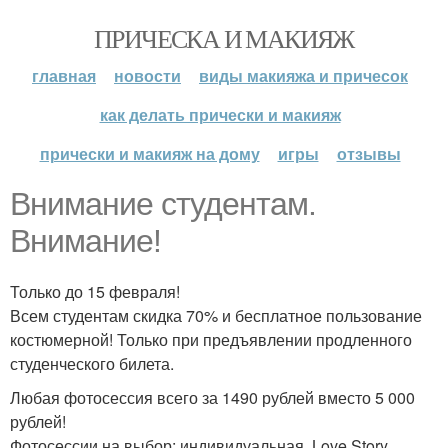
ПРИЧЕСКА И МАКИЯЖ
главная
новости
виды макияжа и причесок
как делать прически и макияж
прически и макияж на дому
игры
отзывы
Внимание студентам.
Внимание!
Только до 15 февраля!
Всем студентам скидка 70% и бесплатное пользование
костюмерной! Только при предъявлении продленного
студенческого билета.
Любая фотосессия всего за 1490 рублей вместо 5 000
рублей!
Фотосессии на выбор: индивидуальная, Love Story,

•••••

_WHAT NEEDS TO BE DONE_
Reply with a number alone, the number of lines of the records that hold the word "студентам".

_SOLUTION FOR THIS EXERCISE_
2